La Musa e gli Artisti

LA MUSA E GLI ARTISTI è un progetto  dove  due affermati pittori contemporanei di lungo corso danno vita ad opere il cui filo conduttore è costituito dai suggerimenti di una giovane musa ispiratrice politicamente scorretta la quale ha l’ultima parola sul destino dei lavori compiuti, ovvero, se quanto realizzato dagli artisti soddisfa la musa le opere saranno di dominio pubblico altrimenti gli artisti devono  distruggerle  davanti a lei, di queste non deve rimanere memoria. E’ cosi che di dieci lavori realizzati dal gruppo negli ultimi  anni  nove sono andati completamente perduti.  L’ Identità dei tre  sarà rivelata solo a progetto concluso  perchè facendo propria la massima di Oscar Wilde LA MUSA E GLI ARTISTI ritengono che “Rivelare l’ arte e nascondere l’ artista è il fine dell’ arte”

Slavina

Slavina è un’artista multimedia: definisce pornoattivismo il suo ambito di ricerca e creazione.

È cresciuta come videomaker alla scuola DIY del mediattivismo con Candida, tv elettrodomestica; a fine anni ’90 ha partecipato come fotografa e performer a PhagOff, la prima festa queer a Roma.

Nel 2005 si è trasferita in Spagna scoprendo la scena della postpornografia. Da allora la sua produzione si è sviluppata concentrandosi sulle politiche del corpo e sulla rappresentazione delle sessualitá. Rincorrendo un equilibrio impossibile tra arte e attivismo, nei suoi progetti (video, teatro cabaret e laboratori) pretende valorizzare il potenziale politico di trasformazione della condivisione dell’intimitá. Grazie al suo lavoro di networking e traduzione ha facilitato la diffusione in Italia delle opere e artiste piú interessanti del femminismo contemporaneo spagnolo.

Nel 2012 ha pubblicato un libro di racconti erotici che per primo in Italia popolarizzava il concetto di dissidenza sessuale.

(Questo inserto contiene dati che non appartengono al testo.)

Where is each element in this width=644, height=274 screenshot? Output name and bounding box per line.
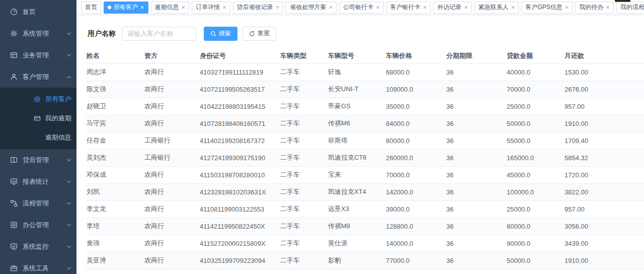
- tab[interactable]: 首页: [81, 2, 101, 14]
- tab[interactable]: 所有客户 ×: [104, 2, 148, 14]
- tab[interactable]: 逾期信息 ×: [151, 2, 190, 14]
- sidebar-item-business-mgmt[interactable]: 业务管理: [0, 44, 76, 66]
- sidebar-item-label: 办公管理: [23, 221, 67, 230]
- sidebar-item-all-customers[interactable]: 所有客户: [0, 90, 76, 109]
- tab[interactable]: 外访记录 ×: [433, 2, 472, 14]
- cell-id-number: 411503198708280010: [200, 166, 280, 183]
- tab-label: 客户银行卡: [390, 3, 421, 12]
- cell-price: 128800.0: [386, 218, 446, 235]
- close-icon[interactable]: ×: [140, 4, 144, 11]
- sidebar-item-report-stats[interactable]: 报表统计: [0, 171, 76, 192]
- close-icon[interactable]: ×: [376, 4, 380, 11]
- sidebar-item-overdue-info[interactable]: 逾期信息: [0, 128, 76, 147]
- cell-funder: 农商行: [144, 183, 200, 200]
- cell-model: 传祺M8: [328, 218, 386, 235]
- sidebar-item-label: 贷后管理: [23, 156, 67, 165]
- tab[interactable]: 催收处理方案 ×: [286, 2, 337, 14]
- active-dot-icon: [108, 6, 111, 9]
- cell-id-number: 410721199505263517: [200, 81, 280, 98]
- dashboard-icon: [10, 8, 18, 16]
- close-icon[interactable]: ×: [606, 4, 610, 11]
- cell-loan: 40000.0: [507, 63, 565, 81]
- book-icon: [10, 156, 18, 164]
- sidebar-item-home[interactable]: 首页: [0, 1, 76, 23]
- cell-model: 帝豪GS: [328, 98, 386, 115]
- cell-price: 68000.0: [386, 63, 446, 81]
- tab-label: 所有客户: [114, 3, 138, 12]
- tab[interactable]: 订单详情 ×: [192, 2, 230, 14]
- tab-label: 催收处理方案: [290, 3, 326, 12]
- table-row: 贾朝伟 农商行 410322199011243057 二手车 哈弗H6 7500…: [87, 269, 644, 274]
- chevron-down-icon: [67, 157, 71, 161]
- tab[interactable]: 我的待办 ×: [575, 2, 614, 14]
- close-icon[interactable]: ×: [511, 4, 515, 11]
- sidebar-item-postloan-mgmt[interactable]: 贷后管理: [0, 149, 76, 171]
- sidebar-item-process-mgmt[interactable]: 流程管理: [0, 192, 76, 214]
- tab-label: 首页: [85, 3, 97, 12]
- cell-vehicle-type: 二手车: [280, 183, 328, 200]
- sidebar-item-system-mgmt[interactable]: 系统管理: [0, 23, 76, 44]
- sidebar-subitem-label: 所有客户: [45, 95, 71, 104]
- close-icon[interactable]: ×: [222, 4, 226, 11]
- monitor-icon: [10, 243, 18, 250]
- cell-funder: 工商银行: [144, 132, 200, 149]
- sidebar-item-label: 客户管理: [23, 73, 67, 82]
- cell-name: 吴亚博: [87, 252, 144, 269]
- tab[interactable]: 贷后催收记录 ×: [233, 2, 284, 14]
- sidebar-item-office-mgmt[interactable]: 办公管理: [0, 214, 76, 236]
- cell-funder: 农商行: [144, 115, 200, 132]
- sidebar-item-label: 系统管理: [23, 29, 67, 38]
- sidebar-subitem-label: 逾期信息: [45, 133, 71, 142]
- sidebar-item-my-overdue[interactable]: 我的逾期: [0, 109, 76, 128]
- cell-term: 36: [446, 235, 507, 252]
- sidebar-item-label: 流程管理: [23, 199, 67, 208]
- sidebar-item-system-tools[interactable]: 系统工具: [0, 257, 76, 274]
- gear-icon: [10, 30, 18, 37]
- cell-id-number: 41152720000215809X: [200, 235, 280, 252]
- tab[interactable]: 客户GPS信息 ×: [521, 2, 573, 14]
- cell-id-number: 41142119950822450X: [200, 218, 280, 235]
- reset-button[interactable]: 重置: [243, 27, 276, 41]
- cell-id-number: 410322199011243057: [200, 269, 280, 274]
- cell-vehicle-type: 二手车: [280, 149, 328, 166]
- customer-mgmt-submenu: 所有客户 我的逾期 逾期信息: [0, 88, 76, 149]
- sidebar-item-customer-mgmt[interactable]: 客户管理: [0, 66, 76, 88]
- close-icon[interactable]: ×: [276, 4, 280, 11]
- cell-id-number: 411081199003122553: [200, 200, 280, 218]
- cell-vehicle-type: 二手车: [280, 98, 328, 115]
- tab[interactable]: 紧急联系人 ×: [474, 2, 519, 14]
- cell-price: 84000.0: [386, 115, 446, 132]
- sidebar-item-system-monitor[interactable]: 系统监控: [0, 236, 76, 257]
- cell-vehicle-type: 二手车: [280, 81, 328, 98]
- close-icon[interactable]: ×: [464, 4, 468, 11]
- cell-monthly: 1910.00: [565, 252, 625, 269]
- close-icon[interactable]: ×: [182, 4, 186, 11]
- cell-name: 李培: [87, 218, 144, 235]
- grid-icon: [10, 51, 18, 59]
- col-header-funder: 资方: [144, 48, 200, 63]
- cell-price: 142000.0: [386, 183, 446, 200]
- card-icon: [33, 114, 41, 122]
- close-icon[interactable]: ×: [565, 4, 569, 11]
- col-header-price: 车辆价格: [386, 48, 446, 63]
- tab-label: 紧急联系人: [478, 3, 509, 12]
- search-input[interactable]: [122, 27, 196, 41]
- cell-vehicle-type: 二手车: [280, 63, 328, 81]
- sidebar-item-label: 业务管理: [23, 51, 67, 60]
- cell-monthly: 1709.40: [565, 132, 625, 149]
- cell-monthly: 3439.00: [565, 235, 625, 252]
- cell-loan: 50000.0: [507, 252, 565, 269]
- cell-term: 36: [446, 81, 507, 98]
- close-icon[interactable]: ×: [329, 4, 333, 11]
- tab[interactable]: 公司银行卡 ×: [339, 2, 384, 14]
- main-area: 首页 所有客户 × 逾期信息 × 订单详情 ×: [76, 0, 644, 274]
- tab[interactable]: 客户银行卡 ×: [386, 2, 431, 14]
- cell-id-number: 410327199111112819: [200, 63, 280, 81]
- cell-name: 陈文强: [87, 81, 144, 98]
- table-header-row: 姓名 资方 身份证号 车辆类型 车辆型号 车辆价格 分期期限 贷款金额 月还款 …: [87, 48, 644, 63]
- user-icon: [10, 73, 18, 81]
- search-button[interactable]: 搜索: [204, 27, 237, 41]
- close-icon[interactable]: ×: [423, 4, 427, 11]
- avatar[interactable]: [615, 0, 630, 2]
- tab[interactable]: 我的流程 ×: [616, 2, 644, 14]
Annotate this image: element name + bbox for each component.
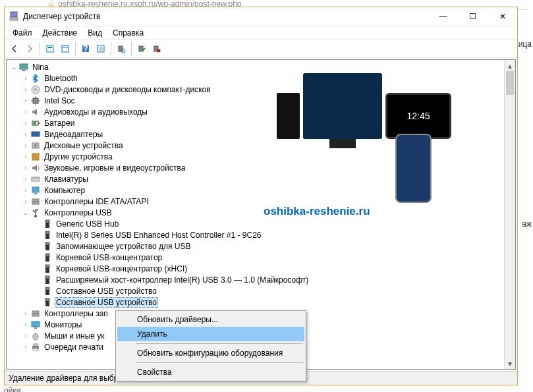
category-usb[interactable]: ⌄Контроллеры USB: [21, 208, 504, 218]
svg-point-17: [35, 89, 37, 91]
svg-text:?: ?: [83, 44, 88, 53]
disable-button[interactable]: [150, 42, 164, 56]
toolbar-separator: [40, 42, 40, 55]
svg-rect-25: [33, 122, 36, 125]
expander-icon[interactable]: ›: [21, 322, 30, 328]
svg-rect-10: [119, 46, 123, 51]
close-button[interactable]: ✕: [488, 7, 517, 26]
context-menu-item[interactable]: Обновить конфигурацию оборудования: [117, 346, 304, 360]
tree-item-label: Аудиовходы и аудиовыходы: [43, 107, 149, 117]
category-battery[interactable]: ›Батареи: [21, 118, 504, 128]
usb-device[interactable]: Запоминающее устройство для USB: [33, 241, 504, 252]
category-video[interactable]: ›Видеоадаптеры: [21, 129, 504, 140]
toolbar: ?: [5, 40, 517, 58]
window-title: Диспетчер устройств: [23, 12, 428, 21]
maximize-button[interactable]: ☐: [458, 7, 488, 26]
usb-device[interactable]: Расширяемый хост-контроллер Intel(R) USB…: [33, 275, 504, 285]
scroll-up-arrow[interactable]: ▴: [505, 60, 515, 71]
expander-icon[interactable]: ›: [21, 154, 30, 160]
expander-icon[interactable]: ⌄: [21, 210, 30, 216]
usb-device[interactable]: Корневой USB-концентратор (xHCI): [33, 264, 504, 274]
expander-icon[interactable]: ›: [21, 333, 30, 339]
root-node[interactable]: ⌄ Nina: [9, 62, 504, 72]
svg-rect-32: [32, 187, 39, 192]
usb-device[interactable]: Составное USB устройство: [33, 286, 504, 296]
scan-hardware-button[interactable]: [114, 42, 128, 56]
mouse-icon: [30, 331, 41, 341]
menu-file[interactable]: Файл: [7, 27, 38, 39]
usb-device[interactable]: Generic USB Hub: [33, 219, 504, 229]
disk-icon: [30, 140, 41, 151]
expander-icon[interactable]: ›: [21, 142, 30, 149]
usbdev-icon: [42, 275, 53, 285]
menu-action[interactable]: Действие: [38, 27, 83, 39]
titlebar[interactable]: Диспетчер устройств — ☐ ✕: [5, 7, 517, 26]
context-menu-item[interactable]: Свойства: [117, 365, 304, 379]
scroll-thumb[interactable]: [506, 71, 514, 95]
menu-separator: [136, 362, 303, 363]
svg-rect-60: [32, 322, 40, 327]
category-ide[interactable]: ›Контроллеры IDE ATA/ATAPI: [21, 196, 504, 207]
tree-item-label: Корневой USB-концентратор (xHCI): [55, 264, 188, 273]
scroll-down-arrow[interactable]: ▾: [505, 358, 515, 369]
computer-icon: [30, 185, 41, 196]
expander-icon[interactable]: ›: [21, 187, 30, 194]
context-menu-item[interactable]: Удалить: [117, 327, 304, 341]
expander-icon[interactable]: ›: [21, 98, 30, 104]
svg-rect-33: [34, 193, 37, 194]
vertical-scrollbar[interactable]: ▴ ▾: [504, 60, 515, 369]
expander-icon[interactable]: ›: [21, 109, 30, 115]
category-sound[interactable]: ›Звуковые, игровые и видеоустройства: [21, 163, 504, 173]
svg-rect-52: [45, 279, 49, 284]
category-bluetooth[interactable]: ›Bluetooth: [21, 73, 504, 84]
menu-help[interactable]: Справка: [107, 27, 149, 39]
svg-rect-51: [45, 276, 49, 279]
expander-icon[interactable]: ›: [21, 86, 30, 93]
expander-icon[interactable]: ›: [21, 75, 30, 82]
category-keyboard[interactable]: ›Клавиатуры: [21, 174, 504, 184]
tree-item-label: Мониторы: [43, 320, 83, 329]
forward-button[interactable]: [22, 42, 37, 56]
bg-fragment-2: аж: [522, 219, 532, 229]
refresh-button[interactable]: [94, 42, 108, 56]
expander-icon[interactable]: ›: [21, 344, 30, 350]
svg-point-35: [34, 201, 35, 202]
minimize-button[interactable]: —: [428, 7, 458, 26]
svg-point-36: [36, 201, 38, 202]
usbdev-icon: [42, 264, 53, 274]
usbdev-icon: [42, 241, 53, 252]
battery-icon: [30, 118, 41, 128]
category-computer[interactable]: ›Компьютер: [21, 185, 504, 196]
svg-rect-26: [32, 132, 40, 136]
show-hidden-button[interactable]: [43, 42, 57, 56]
expander-icon[interactable]: ›: [21, 165, 30, 171]
tree-item-label: Контроллеры USB: [43, 208, 113, 217]
usb-device[interactable]: Корневой USB-концентратор: [33, 252, 504, 263]
help-button[interactable]: ?: [78, 42, 93, 56]
tree-item-label: Контроллеры зап: [43, 309, 109, 318]
usbdev-icon: [42, 297, 53, 308]
expander-icon[interactable]: ⌄: [9, 64, 18, 70]
context-menu-item[interactable]: Обновить драйверы...: [117, 312, 304, 327]
usb-device[interactable]: Intel(R) 8 Series USB Enhanced Host Cont…: [33, 230, 504, 240]
category-audio[interactable]: ›Аудиовходы и аудиовыходы: [21, 107, 504, 117]
enable-button[interactable]: [134, 42, 149, 56]
category-disk[interactable]: ›Дисковые устройства: [21, 140, 504, 151]
expander-icon[interactable]: ›: [21, 120, 30, 126]
properties-button[interactable]: [58, 42, 72, 56]
bg-tab-fragment: ойки: [4, 386, 20, 392]
expander-icon[interactable]: ›: [21, 131, 30, 138]
usb-device[interactable]: Составное USB устройство: [33, 297, 504, 308]
category-cpu[interactable]: ›Intel Soc: [21, 96, 504, 106]
svg-rect-24: [38, 123, 40, 124]
expander-icon[interactable]: ›: [21, 310, 30, 317]
category-dvd[interactable]: ›DVD-дисководы и дисководы компакт-диско…: [21, 84, 504, 95]
category-other[interactable]: ›Другие устройства: [21, 152, 504, 162]
svg-rect-30: [32, 177, 40, 181]
svg-rect-61: [34, 327, 37, 329]
menu-view[interactable]: Вид: [82, 27, 107, 39]
toolbar-separator: [111, 42, 111, 55]
expander-icon[interactable]: ›: [21, 198, 30, 205]
back-button[interactable]: [7, 42, 22, 56]
expander-icon[interactable]: ›: [21, 176, 30, 182]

Fa parte del collettivo di registe Le ragazze del porno e del progetto di ricerca accademica e performativa transnazionale Zarra Bonheur.

Lilly Lablonde

Come autrice, performer e regista la mia ricerca artistica si è spesso focalizzata sul tema delle identità di genere e della sessualità. I miei lavori coinvolgono diversi linguaggi artistici (video, letteratura, suono e poesia) e hanno l’ obiettivo di portare alla luce narrazioni difficilmente rappresentate nel mondo dell’arte.  Negli ultimi due anni mi sono occupata principalmente di cinema, formandomi nella scrittura e regia. Ho realizzato come autrice due cortometraggi: Immaginare T (2014)  e The Second Closet (2015) di cui ho curato anche la regia.

Sotto il nome artistico Lilly Lablonde ho creato il progetto artistico Bibliothèque Érotique che ha lo scopo di promuovere l’erotismo, attraverso la letteratura e la live performance.

Silvia Giambrone

Uso soprattutto l’arte concettuale per illustrare il mio commento sulla società con un focus sulla relazione tra il soggetto e il potere. Attraverso diversi media, compresi performance, installazione, scultura e suono, esploro le pratiche del corpo e le contemporanee politiche di genere, rendendo gli spettatori consapevoli dei modi  nascosti e silenziosi tramite cui il potere entra nella vita di tutti i giorni e colpisce le relazioni. Sono interessata alla cultura materiale e visiva e scavo nella vita e nelle pratiche quotidiane per svelare, come se fosse quasi un’operazione archeologica, i segni delle prove sia fisiche che invisibili del processo di ‘soggettivazione’.